Wittgenstein and Hitler were born just six days apart, though Hitler had been held back a year, while Wittgenstein was moved forward by one, so they ended up two grades apart at the Realschule. Monk estimates they were both at the school during the 1904–1905 school year, but says there is no evidence they had anything to do with each other. Several commentators have argued that a school photograph of Hitler may show Wittgenstein in the lower left corner, but Hamann says the photograph stems from 1900 or 1901, before Wittgenstein's time.
In his own writings Wittgenstein frequently referred to himself as Jewish, at times as part of an apparent self-flagellation. For example, while berating himself for being a "reproductive" as opposed to "productive" thinker, he attributed this to his own Jewish sense of identity, writing: "The saint is the only Jewish genius. Even the greatest Jewish thinker is no more than talented. (Myself for instance)." While Wittgenstein would later claim that "[m]y thoughts are 100% Hebraic", as Hans Sluga has argued, if so, "his was a self-doubting Judaism, which had always the possibility of collapsing into a destructive self-hatred (as it did in Weininger's case) but which also held an immense promise of innovation and genius."
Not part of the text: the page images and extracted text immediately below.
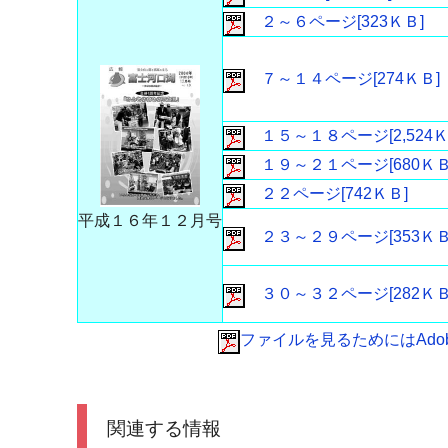
２～６ページ[323ＫＢ]
７～１４ページ[274ＫＢ]
１５～１８ページ[2,524Ｋ
１９～２１ページ[680ＫＢ
２２ページ[742ＫＢ]
平成１６年１２月号
２３～２９ページ[353ＫＢ
３０～３２ページ[282ＫＢ
ファイルを見るためにはAdobe 
関連する情報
In practice, W. rejected religion.
It was while he was at the Realschule that he decided he had lost his faith in God. He nevertheless believed in the importance of the idea of confession. He wrote in his diaries about having made a major confession to his oldest sister, Hermine, while he was at the Realschule; Monk writes that it may have been about his loss of faith. He also discussed it with Gretl, his other sister, who directed him to Arthur Schopenhauer's The World as Will and Representation. As a teenager, Wittgenstein adopted Schopenhauer's epistemological idealism. However, after his study of the philosophy of mathematics, he abandoned epistemological idealism for Gottlob Frege's conceptual realism.